Ein weiteres Artefakt aus dem kleinen Museum des Kollegen. Sieht ein bisschen aus wie ein Eiskratzer, oder? 😉

Nein, das kleine Ding macht den Bildschirm des PCs sauber. Quasi ein „Staubkratzer“. Unser Bibliothekssystem, Bibliotheca, haben wir früher von der Firma „Bond“ bezogen. Da gab es dann eben so ein nettes Teil dazu. Um das Jahr 2000 herum muss das gewesen sein. Ich finde es irgendwie ganz niedlich, ob wohl es in die Kategorie „Klüngelkram“ gehört, welcher ganz schnell in den Tiefen der Schreibtischschublade verschwand – und möglicherweise nie benutzt wurde.

kwk

Bibliotheksgeschichte(n) – Die Urica-Datenbank

Im letzten Beitrag hatte ich euch die Bandkataloge gezeigt und ein bisschen erklärt. Darauf folgte der Zettelkatalog, zu dem ich in einem anderen Beitrag auch noch kommen werde. Heute begebe ich mich auf ein für mich noch unbekannteres Terrain. Wir befassen uns heute mit der URICA-Datenbank, dem Nachfolger des Zettelkatalogs. Der Beitrag ist etwas technisch angehaucht, aber auch das gehört eben zu uns. 🙂

Gehört hatte ich das Wort „URICA“ wohl schon, allerdings nur in Gesprächen, die in etwa so lauteten: „Ja, und dann bekamen wir URICA und alles wurde umgestellt…“. Das half mir nur bedingt weiter, also machte ich mich auf die Suche nach mehr. Glücklicherweise vergessen die Kolleg*innen und das Internet nie- einige Telefonate mit der EDV-Abteilung und ein Artikel der „Computerwoche“ aus dem Jahr 1986 verhalfen mir zu mehr Wissen.
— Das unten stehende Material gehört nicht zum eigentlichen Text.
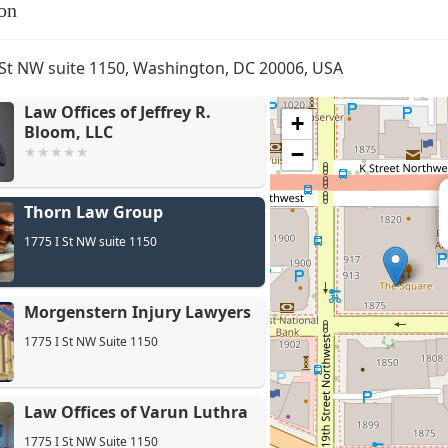
on
 St NW suite 1150, Washington, DC 20006, USA
Law Offices of Jeffrey R.
+
Bloom, LLC
−
Thorn Law Group
Mo
1775 I St NW suite 1150
Morgenstern Injury Lawyers
1775 I St NW Suite 1150
Law Offices of Varun Luthra
1775 I St NW Suite 1150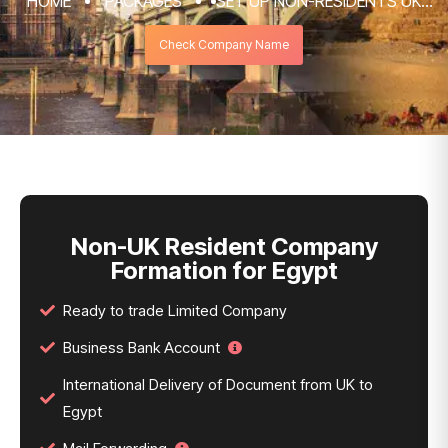
HOME
PACKAGES
SET UP NON-RESIDENTS UK
COMPANY FORMATION & REGISTRATION
Check Company Name
SERVICES
NON-UK RESIDENT COMPANY FORMATION
FOR EGYPT
Non-UK Resident Company
Formation for Egypt
Ready to trade Limited Company
Business Bank Account
International Delivery of Document from UK to
Egypt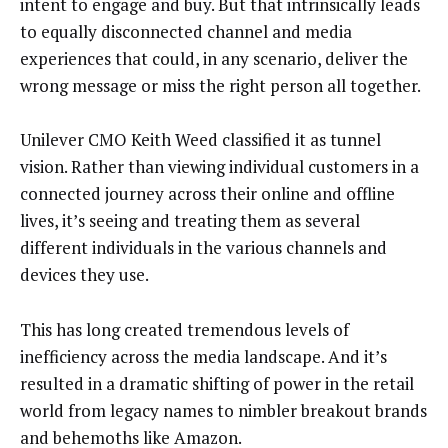
intent to engage and buy. But that intrinsically leads
to equally disconnected channel and media
experiences that could, in any scenario, deliver the
wrong message or miss the right person all together.
Unilever CMO Keith Weed classified it as tunnel
vision. Rather than viewing individual customers in a
connected journey across their online and offline
lives, it’s seeing and treating them as several
different individuals in the various channels and
devices they use.
This has long created tremendous levels of
inefficiency across the media landscape. And it’s
resulted in a dramatic shifting of power in the retail
world from legacy names to nimbler breakout brands
and behemoths like Amazon.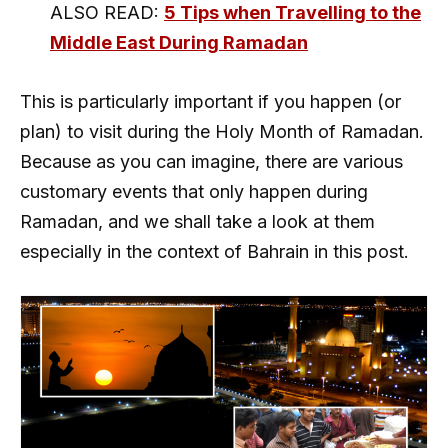
ALSO READ:
5 Tips when Travelling to the
Middle East During Ramadan
This is particularly important if you happen (or
plan) to visit during the Holy Month of Ramadan.
Because as you can imagine, there are various
customary events that only happen during
Ramadan, and we shall take a look at them
especially in the context of Bahrain in this post.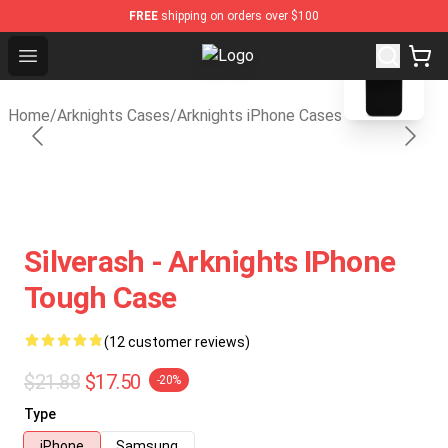
FREE
shipping on orders over $100
blank template
Open menu
Arknights Shop - Official Arknight
Home
/
Arknights Cases
/
Arknights iPhone Cases
Silverash - Arknights IPhone
Tough Case
(12 customer reviews)
$21.88
$17.50
-20%
Type
iPhone
Samsung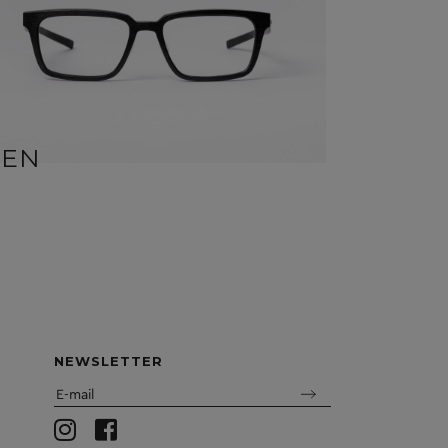
BEN
SID
NEWSLETTER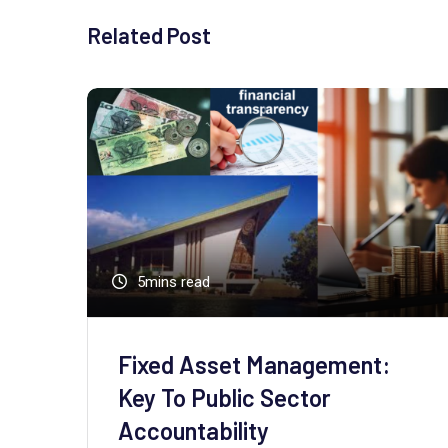
Related Post
5mins read
Fixed Asset Management:
Key To Public Sector
Accountability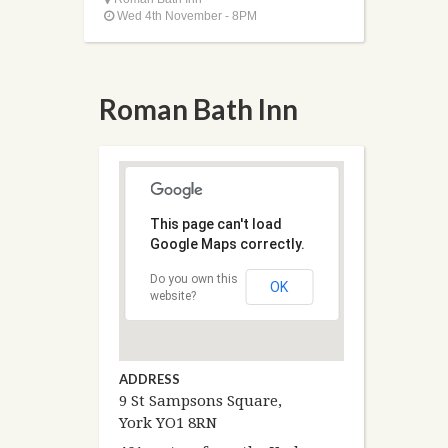
Wed 4th November - 8PM
Roman Bath Inn
This page can't load
Google Maps correctly.
Do you own this
OK
website?
ADDRESS
9 St Sampsons Square,
York YO1 8RN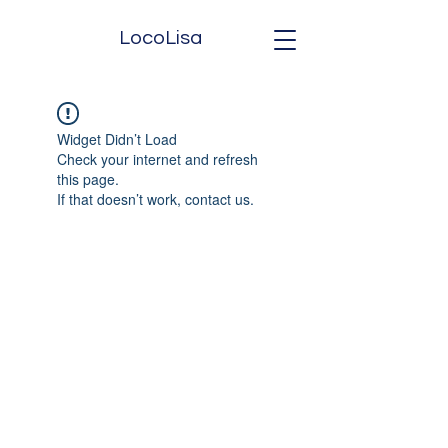
LocoLisa
Widget Didn’t Load
Check your internet and refresh
this page.
If that doesn’t work, contact us.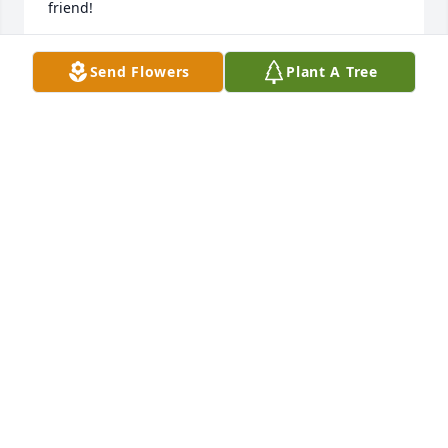
friend!
LORI MELZER SPENCE
Send Flowers
Plant A Tree
Feb 15, 2026
I used to live near Al in Freeland, MI. Sorry to just 
learn of his passing.  Hope the boys are doing ok.  
Have not see everyone in a while.

Dave Wressell
DAVE WRESSELL
Feb 10, 2026
Josh and Adam, If you remember me I was a friend 
of your parents from Bronson Hospital in 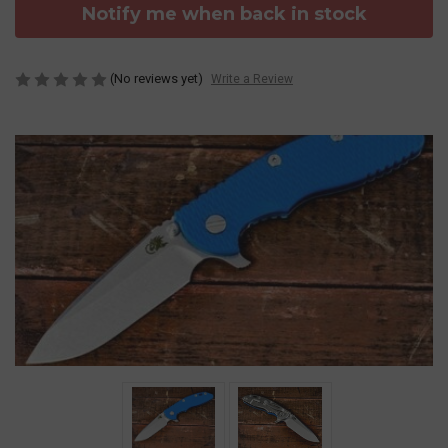
Notify me when back in stock
(No reviews yet)
Write a Review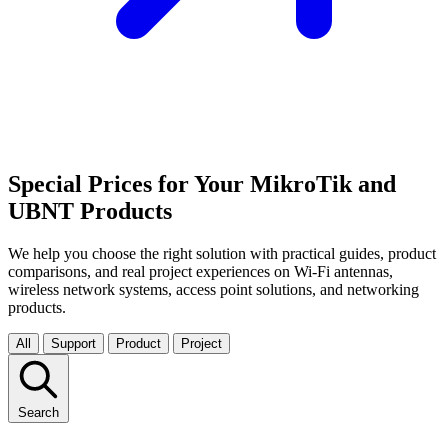
Special Prices for Your MikroTik and
UBNT Products
We help you choose the right solution with practical guides, product
comparisons, and real project experiences on Wi-Fi antennas,
wireless network systems, access point solutions, and networking
products.
All
Support
Product
Project
Search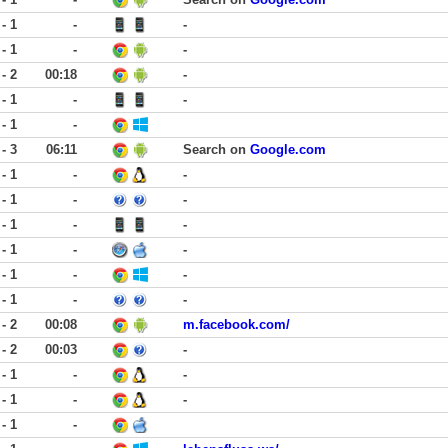
 - 1
-
-
 - 1
-
-
 - 2
00:18
-
 - 1
-
-
 - 1
-
 - 3
06:11
Search on
Google.com
 - 1
-
-
 - 1
-
-
 - 1
-
-
 - 1
-
-
 - 1
-
-
 - 1
-
-
 - 2
00:08
m.facebook.com/
 - 2
00:03
-
 - 1
-
-
 - 1
-
-
 - 1
-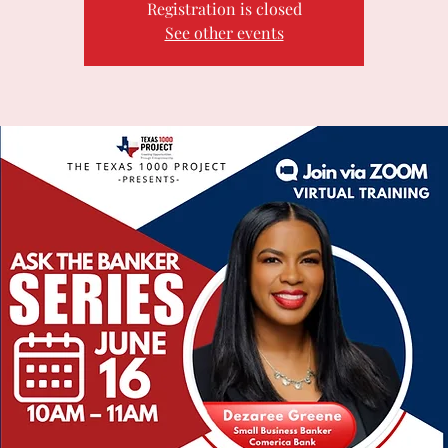
Registration is closed
See other events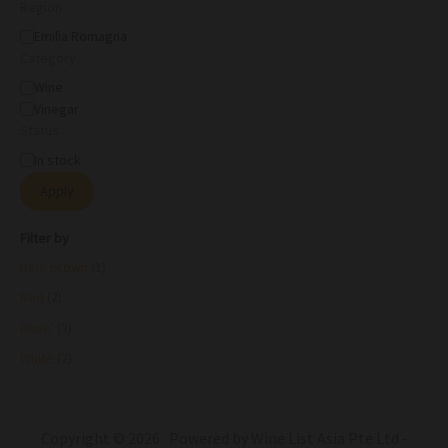
Region
Emilia Romagna
Category
Wine
Vinegar
Status
In stock
Apply
Filter by
Dark brown
(1)
Red
(2)
Rose'
(3)
White
(2)
Copyright © 2026 Powered by Wine List Asia Pte Ltd -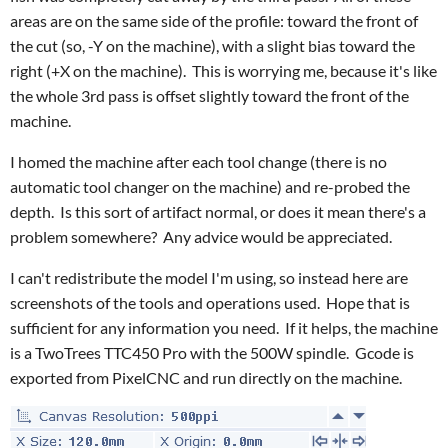
areas are on the same side of the profile: toward the front of
the cut (so, -Y on the machine), with a slight bias toward the
right (+X on the machine). This is worrying me, because it's like
the whole 3rd pass is offset slightly toward the front of the
machine.
I homed the machine after each tool change (there is no
automatic tool changer on the machine) and re-probed the
depth. Is this sort of artifact normal, or does it mean there's a
problem somewhere? Any advice would be appreciated.
I can't redistribute the model I'm using, so instead here are
screenshots of the tools and operations used. Hope that is
sufficient for any information you need. If it helps, the machine
is a TwoTrees TTC450 Pro with the 500W spindle. Gcode is
exported from PixelCNC and run directly on the machine.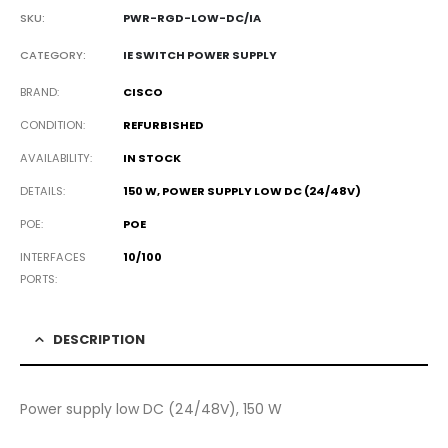
SKU:
PWR-RGD-LOW-DC/IA
CATEGORY:
IE SWITCH POWER SUPPLY
BRAND
CISCO
CONDITION
REFURBISHED
AVAILABILITY
IN STOCK
DETAILS
150 W, POWER SUPPLY LOW DC (24/48V)
POE
POE
INTERFACES
10/100
PORTS
DESCRIPTION
Power supply low DC (24/48V), 150 W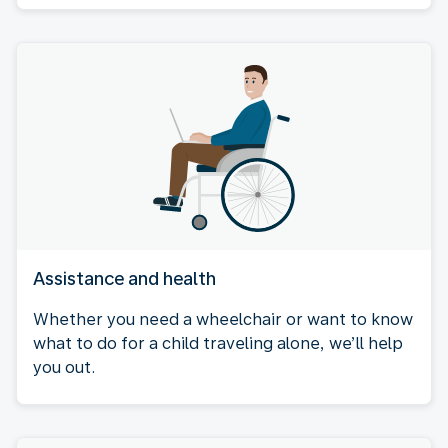
Assistance and health
Whether you need a wheelchair or want to know
what to do for a child traveling alone, we’ll help
you out.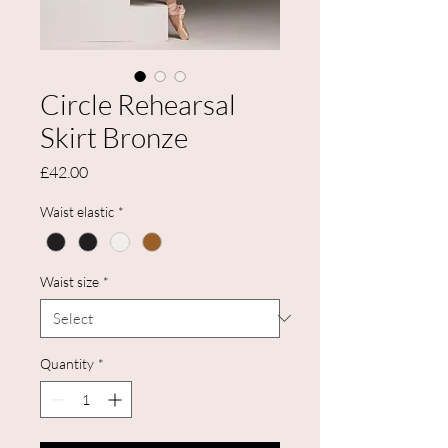
Circle Rehearsal
Skirt Bronze
Price
£42.00
Waist elastic
*
Waist size
*
Quantity
*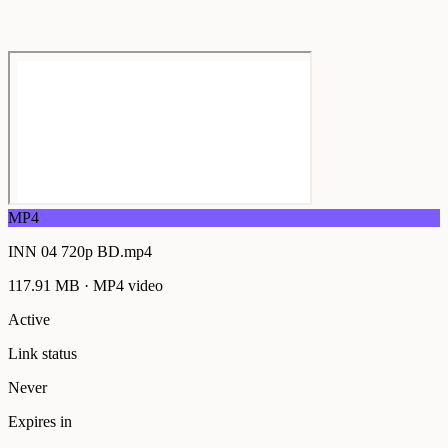
MP4
INN 04 720p BD.mp4
117.91 MB
·
MP4
video
Active
Link status
Never
Expires in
Mit der URICA-Datenbank starteten wir 1984, übrigens als erste Bibliothek in Europa. Der Server hatte einen Hauptspeicher von sage und schreibe 1 MB und ein Festplattenlaufwerk mit einem Speichervolumen von 256 MB. Entwickelt wurde die Datenbank vom Flugzeughersteller McDonnell Douglas (MDD) in den USA und war zunächst nur auf anglo-amerikanische Bibliothekssysteme ausgerichtet. Diese Datenbank löste den alten Zettelkatalog nach und nach ab und war der Vorläufer unseres jetzigen Bibliotheca-Systems. Die Oberfläche am PC sah wie eine DOS-Oberfläche aus, schwarzer Bildschirm mit grüner Schrift. Das Ganze war nur über die Tastatur zu bedienen, zur Ausleihe oder Rückgabe von Medien drückte man eine der „F“-Tasten und dann konnten über den Scanner der Barcode der Medien und des Ausweises erfasst werden. Konkreter Umstellungsanlass war die Eröffnung einer weiteren Stadtteilbibliothek und man wollte in die etwas veraltete Technik kein Geld mehr investieren. Zusätzlich zu unserem Bestand wurde der Medien- und Buchbestand des Stadtarchivs mit eingepflegt und wir konnten sozusagen Bestandsübergreifend recherchieren.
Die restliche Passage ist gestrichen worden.